Pero la Constitución de Estados Unidos nunca ha sido neutral. Por el contrario, fue creada sin la intención de que aplicara a todas las personas y es producto de su momento histórico. Sus ausencias reflejan posicionamientos políticos e históricos que excluyeron y excluyen todavía a las personas negras, las mujeres, las personas con sexualidad diversa y las personas migrantes. Un ejemplo claro de esto fue la decisión de este mismo Tribunal en el caso Dred Scott v. Sanford del 1857, en el cual determinó que un negro, sea esclavo o libre, ni sus descendientes, nunca podrían ser ciudadanos de Estados Unidos. El juez Roger B. Tanney sostuvo su decisión en que los “padres” de la Constitución nunca pensaron en incluir a los negros (y por cierto, ni a las mujeres, ni a los hispanos), a quienes veían como “seres de orden inferior y totalmente incapaces de asociarse con la raza blanca, tanto en las relaciones sociales como en las políticas, y tan inferiores que no tenían derechos que el hombre blanco estuviera obligado a respetar”.

Fue precisamente para contrarrestar estas prácticas racistas, que se diseñan la Decimocuarta enmienda y la Ley de Derechos Civiles de 1875. Medidas legales que no fueron creadas de forma neutral, fueron concebidas con consciencia del discrimen existente en la época y como un mecanismo para ir erradicándolo.

Pero, por supuesto, las leyes por sí solas no eliminan males sociales tan arraigados y perversos como el racismo. Se requieren políticas afirmativas que promuevan la equidad real. Darle la espalda al racismo no lo elimina, lo perpetúa. Y quien crea que el racismo es un problema del pasado no tiene los pies en la tierra. Como dice la jueza Sonia Sotomayor en su disidente: “Ignorar la raza no igualará una sociedad racialmente desigual. Lo que era cierto en la década de 1860, y de nuevo en 1954, es cierto hoy en día: La igualdad requiere el reconocimiento de la desigualdad”.

La decisión del Tribunal provocará que miles de personas capaces e inteligentes no blancas se queden fuera de las mejores universidades. Las instituciones tienen que hacer un esfuerzo real para incluir a personas de perfiles diversos. Gente inteligente y capaz que no llegarán por méritos propios porque el sistema y las estructuras formales las hacen menos visibles.

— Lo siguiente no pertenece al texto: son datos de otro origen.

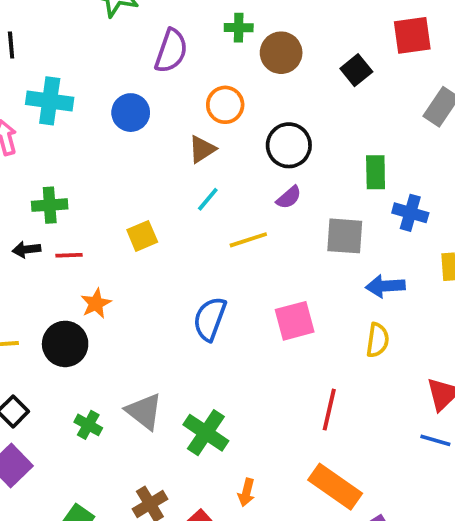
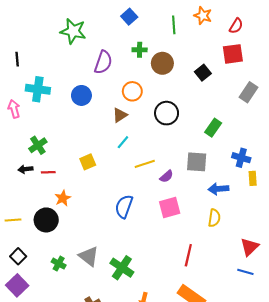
green rectangle: (376, 172) -> (213, 128), turned 36
purple semicircle: (289, 197) -> (167, 176), moved
green cross: (50, 205) -> (38, 145), turned -30
blue cross: (410, 213) -> (241, 158), moved

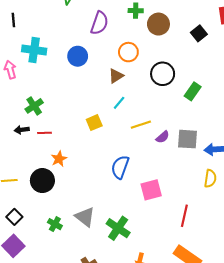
green rectangle: (213, 128) -> (193, 91), moved
yellow square: (88, 162) -> (94, 123), moved
gray square: (197, 162) -> (187, 139), moved
pink square: (170, 208) -> (151, 190), moved

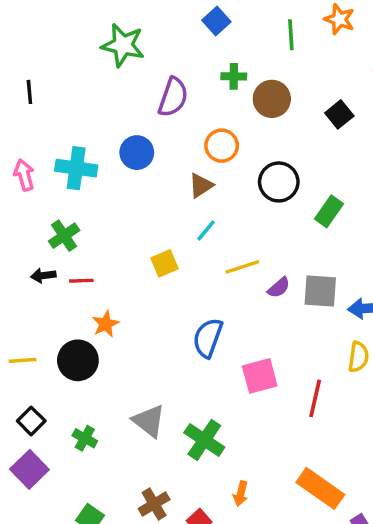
cyan cross: (34, 50) -> (76, 168), moved
red line: (184, 216) -> (315, 398), moved
green cross: (55, 224) -> (85, 438), moved

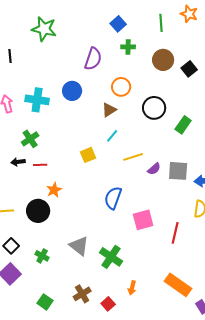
blue square: (216, 21) -> (118, 24), moved
green star: (123, 45) -> (44, 29), moved
brown circle: (272, 99) -> (163, 60), moved

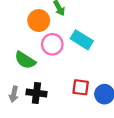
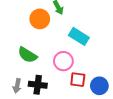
pink circle: (52, 44) -> (63, 61), moved

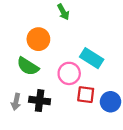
orange circle: (40, 19) -> (38, 39), moved
cyan rectangle: (79, 36) -> (92, 58), moved

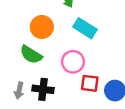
cyan rectangle: (92, 58) -> (85, 28), moved

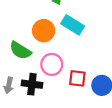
orange circle: (42, 27) -> (44, 31), moved
pink circle: (73, 62) -> (52, 64), moved

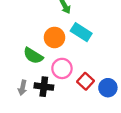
red square: (77, 78) -> (85, 81), turned 35

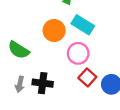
green semicircle: (33, 56) -> (19, 50), moved
pink circle: (62, 68) -> (78, 53), moved

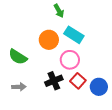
black cross: (43, 83) -> (54, 81), moved, turned -30
gray arrow: (20, 84) -> (19, 87), turned -104

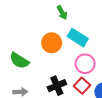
pink circle: (70, 60) -> (85, 64), moved

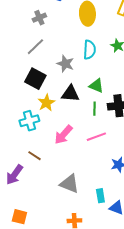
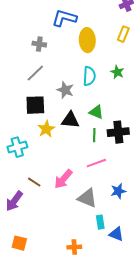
gray cross: (39, 18) -> (39, 44), turned 32
black square: (35, 79) -> (35, 105), turned -30
cyan cross: (29, 121) -> (17, 147), moved
pink arrow: (63, 135) -> (63, 179), moved
gray triangle: (69, 184) -> (87, 198), moved

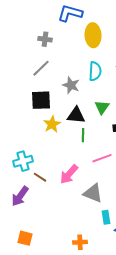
green triangle: (96, 112) -> (102, 107), turned 42
green line: (94, 135) -> (83, 135), moved
cyan cross: (17, 147) -> (23, 161), moved

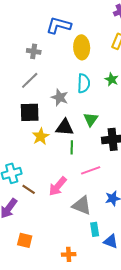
orange square: (25, 238) -> (25, 240), moved

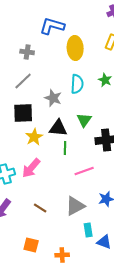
pink arrow: (58, 186) -> (31, 168), moved
brown line: (29, 189) -> (40, 208), moved
gray triangle: (82, 205) -> (75, 206), turned -50
orange square: (25, 240) -> (31, 245), moved

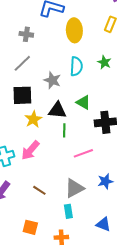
green triangle: (84, 120) -> (83, 102), turned -35
cyan rectangle: (88, 230) -> (68, 211), moved

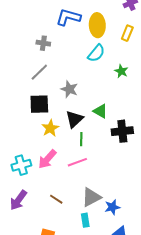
yellow ellipse: (74, 30) -> (97, 25), moved
cyan semicircle: (76, 66) -> (96, 53), moved, turned 36
black triangle: (57, 110) -> (74, 119), turned -48
pink line: (83, 153) -> (77, 162), moved
blue star: (105, 181) -> (112, 207), moved

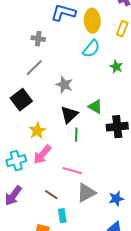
black square: (39, 104) -> (21, 100), moved, turned -35
yellow star: (50, 128) -> (37, 131), moved
pink line: (77, 162) -> (72, 171), moved, turned 36
blue star: (112, 207) -> (116, 199), moved
cyan rectangle: (85, 220) -> (62, 216), moved

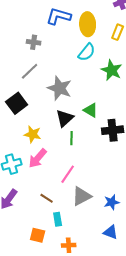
green star: (116, 67) -> (112, 70), size x1.5
gray star: (64, 85) -> (60, 88), size x1.4
yellow star: (37, 131) -> (33, 134), turned -30
pink line: (72, 171) -> (68, 174), turned -72

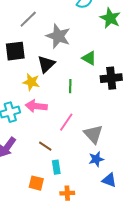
black square: (17, 103) -> (15, 51), turned 30
black triangle: (65, 118) -> (46, 64), moved
pink arrow: (38, 158) -> (36, 106), turned 55
gray triangle: (82, 196) -> (93, 134), moved, turned -45
blue star: (112, 202) -> (96, 159), moved

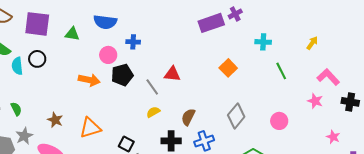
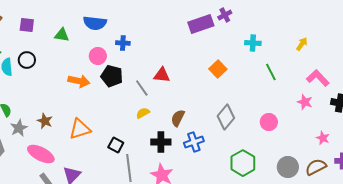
purple square: (37, 24) -> (27, 25), size x0.6
black pentagon: (122, 75) -> (112, 76), turned 30
gray star: (24, 136) -> (19, 128), moved

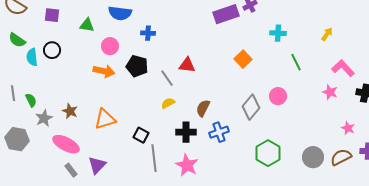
pink circle: (98, 56) -> (110, 46), moved
pink circle: (269, 122) -> (278, 96), moved

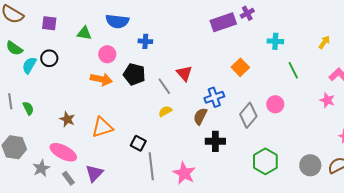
cyan semicircle: (32, 57) -> (29, 65), turned 36
red triangle: (187, 65) -> (184, 73), turned 42
gray star: (44, 118) -> (41, 168), moved
black cross: (186, 132) -> (215, 141), moved
blue cross: (219, 132) -> (214, 97), moved

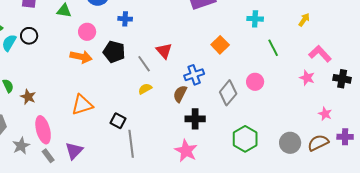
brown star: (67, 119) -> (28, 97), moved
pink ellipse: (63, 152) -> (43, 130), turned 48
pink star: (184, 173) -> (186, 151), moved

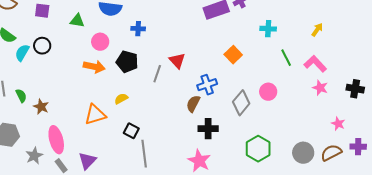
pink L-shape: (320, 54) -> (315, 64), moved
gray line: (144, 64) -> (157, 74), turned 54
yellow semicircle: (145, 89) -> (121, 99), moved

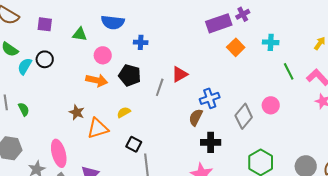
orange square: (233, 55) -> (236, 47), moved
red triangle: (177, 61) -> (180, 74), turned 42
brown star: (41, 107) -> (77, 112), moved

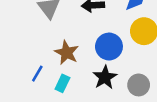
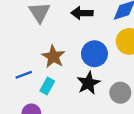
blue line: (37, 74) -> (24, 75), turned 35

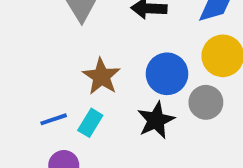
blue line: (24, 75) -> (54, 119), moved
gray circle: (120, 93) -> (206, 102), moved

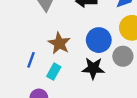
blue line: (54, 119) -> (31, 60), moved, turned -49
black star: (156, 120) -> (93, 68), turned 30

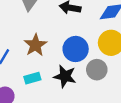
cyan rectangle: (54, 72) -> (32, 78), moved, turned 35

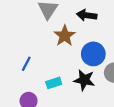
brown star: (35, 45) -> (65, 36), moved

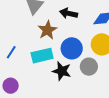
cyan rectangle: (54, 83) -> (42, 56), moved, size x1.5

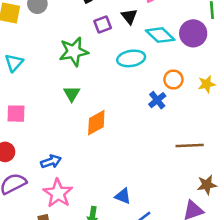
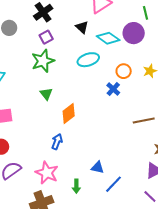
purple square: (103, 24) -> (46, 37), moved
blue arrow: (51, 161) -> (57, 142), moved, turned -42

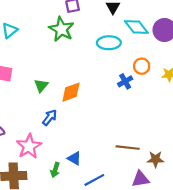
green star: (43, 61) -> (61, 29), turned 30
green triangle: (46, 94) -> (41, 86), moved
brown line: (144, 121) -> (128, 148), moved
blue triangle: (98, 168) -> (74, 158), moved

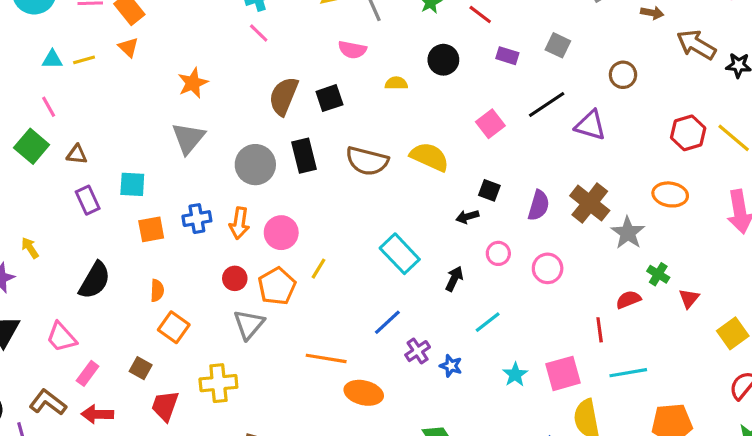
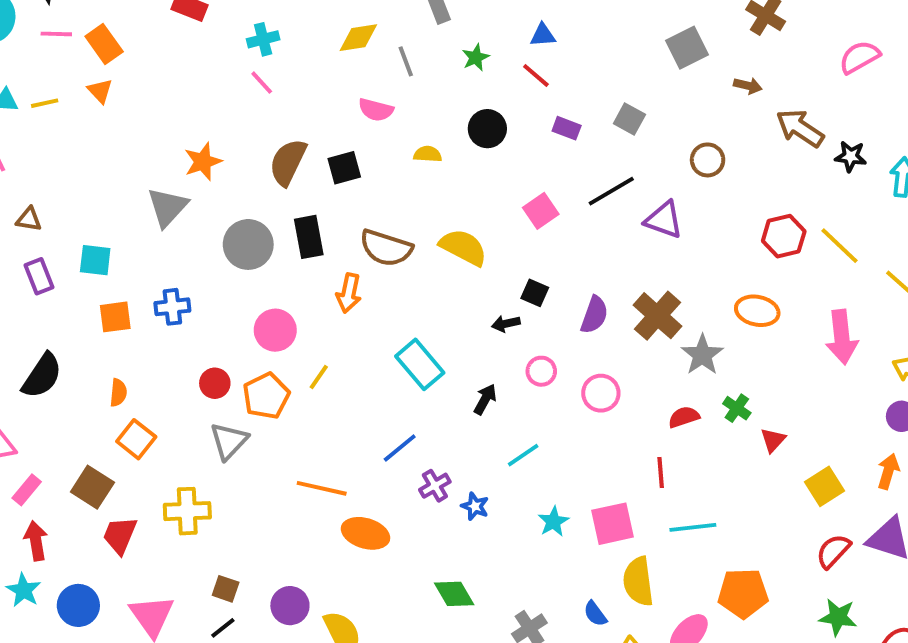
orange star: (193, 83) -> (203, 162), moved
orange arrow: (239, 223) -> (349, 293), moved
red semicircle: (628, 300) -> (684, 417), moved
brown square: (141, 368) -> (92, 487), size x1.5
red arrow: (97, 414) -> (36, 541), turned 76

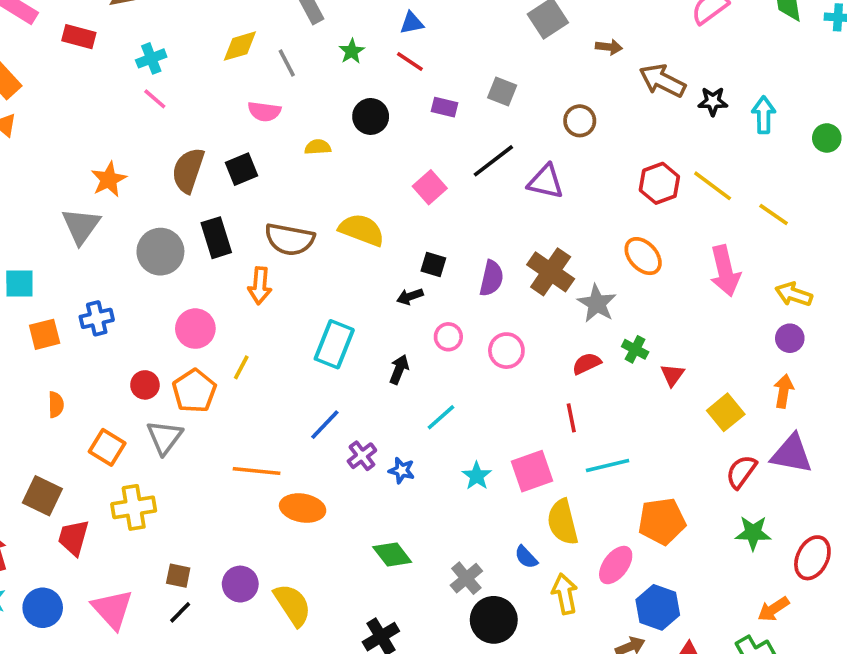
orange ellipse: (757, 311) -> (643, 256), turned 42
cyan rectangle: (420, 364) -> (334, 344), turned 69
orange square: (136, 439) -> (107, 447), moved

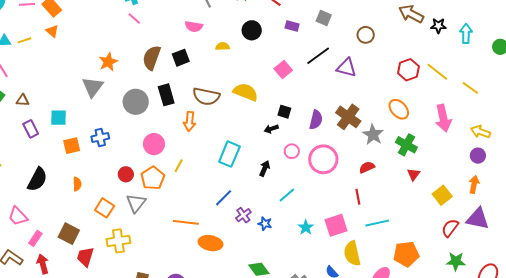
green cross: (635, 349) -> (406, 145), moved, size x1.5
pink circle: (506, 351) -> (323, 159), size x1.5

Porque algunas personas no tenemos el “legacy” o el apellido o el color necesario para llegar y que nos evalúen por nuestras capacidades. Porque esa supuesta ceguera es selectiva y cuando nos ve solo perciben nuestros rizos, nuestra nariz, la escuela pública donde estudiamos y el barrio de donde venimos. Eso no nos lo quita nadie y no hay necesidad de hacerlo. No hay que ignorar nuestra raza ni nuestros orígenes; hay que valorarlos.